## REQUIRED WORK:
Nothing in the listing may be skipped; repeat it all exactly.

## DATA FOR THIS TASK:
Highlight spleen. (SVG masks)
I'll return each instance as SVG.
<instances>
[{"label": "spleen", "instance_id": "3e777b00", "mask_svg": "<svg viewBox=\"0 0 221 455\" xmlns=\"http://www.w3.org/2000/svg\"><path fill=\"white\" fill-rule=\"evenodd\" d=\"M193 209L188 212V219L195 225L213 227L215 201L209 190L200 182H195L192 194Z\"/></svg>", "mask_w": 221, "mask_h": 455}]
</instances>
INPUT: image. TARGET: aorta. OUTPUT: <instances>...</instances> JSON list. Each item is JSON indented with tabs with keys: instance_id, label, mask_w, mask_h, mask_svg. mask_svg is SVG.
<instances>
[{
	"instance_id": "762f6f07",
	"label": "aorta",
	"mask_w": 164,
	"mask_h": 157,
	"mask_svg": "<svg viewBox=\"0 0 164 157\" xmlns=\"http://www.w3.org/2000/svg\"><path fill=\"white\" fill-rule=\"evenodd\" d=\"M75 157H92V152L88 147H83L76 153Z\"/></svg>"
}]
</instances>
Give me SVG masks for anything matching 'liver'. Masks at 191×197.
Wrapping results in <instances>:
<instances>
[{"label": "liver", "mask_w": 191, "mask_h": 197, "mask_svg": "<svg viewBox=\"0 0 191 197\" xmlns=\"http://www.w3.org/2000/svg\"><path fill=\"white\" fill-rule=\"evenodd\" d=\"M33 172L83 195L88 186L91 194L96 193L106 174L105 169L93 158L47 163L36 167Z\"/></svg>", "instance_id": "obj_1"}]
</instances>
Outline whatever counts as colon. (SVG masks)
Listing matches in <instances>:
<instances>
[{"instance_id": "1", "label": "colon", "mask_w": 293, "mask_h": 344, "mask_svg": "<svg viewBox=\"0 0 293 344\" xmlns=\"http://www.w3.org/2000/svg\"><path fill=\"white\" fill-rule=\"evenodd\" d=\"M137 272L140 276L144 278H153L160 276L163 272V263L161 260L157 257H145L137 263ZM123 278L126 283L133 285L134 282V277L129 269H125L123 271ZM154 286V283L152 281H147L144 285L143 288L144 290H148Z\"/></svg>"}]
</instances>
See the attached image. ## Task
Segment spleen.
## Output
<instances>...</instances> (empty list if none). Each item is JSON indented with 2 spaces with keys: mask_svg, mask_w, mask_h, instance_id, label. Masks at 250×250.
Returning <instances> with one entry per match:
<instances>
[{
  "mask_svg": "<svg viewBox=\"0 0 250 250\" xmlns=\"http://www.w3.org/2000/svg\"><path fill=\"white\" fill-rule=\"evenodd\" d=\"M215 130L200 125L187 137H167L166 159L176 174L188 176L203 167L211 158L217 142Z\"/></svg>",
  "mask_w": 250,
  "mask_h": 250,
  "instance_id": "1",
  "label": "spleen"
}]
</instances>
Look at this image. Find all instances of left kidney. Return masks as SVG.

## RESPONSE BELOW:
Highlight spleen. (SVG masks)
I'll return each instance as SVG.
<instances>
[{"label": "spleen", "instance_id": "3e777b00", "mask_svg": "<svg viewBox=\"0 0 221 455\" xmlns=\"http://www.w3.org/2000/svg\"><path fill=\"white\" fill-rule=\"evenodd\" d=\"M193 209L188 212V219L195 225L213 227L215 201L209 190L200 182H195L192 194Z\"/></svg>", "mask_w": 221, "mask_h": 455}]
</instances>
INPUT: image. TARGET: aorta. OUTPUT: <instances>...</instances> JSON list. Each item is JSON indented with tabs with keys: instance_id, label, mask_w, mask_h, mask_svg. mask_svg is SVG.
<instances>
[{
	"instance_id": "762f6f07",
	"label": "aorta",
	"mask_w": 164,
	"mask_h": 157,
	"mask_svg": "<svg viewBox=\"0 0 164 157\" xmlns=\"http://www.w3.org/2000/svg\"><path fill=\"white\" fill-rule=\"evenodd\" d=\"M75 157H92V152L88 147H83L76 153Z\"/></svg>"
}]
</instances>
Give me SVG masks for anything matching 'liver'. Masks at 191×197.
Wrapping results in <instances>:
<instances>
[{"label": "liver", "mask_w": 191, "mask_h": 197, "mask_svg": "<svg viewBox=\"0 0 191 197\" xmlns=\"http://www.w3.org/2000/svg\"><path fill=\"white\" fill-rule=\"evenodd\" d=\"M33 172L83 195L88 186L91 194L96 193L106 174L105 169L93 158L47 163L36 167Z\"/></svg>", "instance_id": "obj_1"}]
</instances>
Outline whatever counts as colon. (SVG masks)
Listing matches in <instances>:
<instances>
[{"instance_id": "1", "label": "colon", "mask_w": 293, "mask_h": 344, "mask_svg": "<svg viewBox=\"0 0 293 344\" xmlns=\"http://www.w3.org/2000/svg\"><path fill=\"white\" fill-rule=\"evenodd\" d=\"M137 272L140 276L144 278H153L160 276L163 272V263L161 260L157 257H145L137 263ZM123 278L126 283L133 285L134 282V277L129 269H125L123 271ZM154 286V283L152 281H147L144 285L143 288L144 290H148Z\"/></svg>"}]
</instances>
See the attached image. ## Task
Segment spleen.
## Output
<instances>...</instances> (empty list if none). Each item is JSON indented with 2 spaces with keys: mask_svg, mask_w, mask_h, instance_id, label. Masks at 250×250.
Returning <instances> with one entry per match:
<instances>
[{
  "mask_svg": "<svg viewBox=\"0 0 250 250\" xmlns=\"http://www.w3.org/2000/svg\"><path fill=\"white\" fill-rule=\"evenodd\" d=\"M215 130L200 125L187 137H167L166 159L176 174L188 176L203 167L211 158L217 142Z\"/></svg>",
  "mask_w": 250,
  "mask_h": 250,
  "instance_id": "1",
  "label": "spleen"
}]
</instances>
Look at this image. Find all instances of left kidney. Return masks as SVG.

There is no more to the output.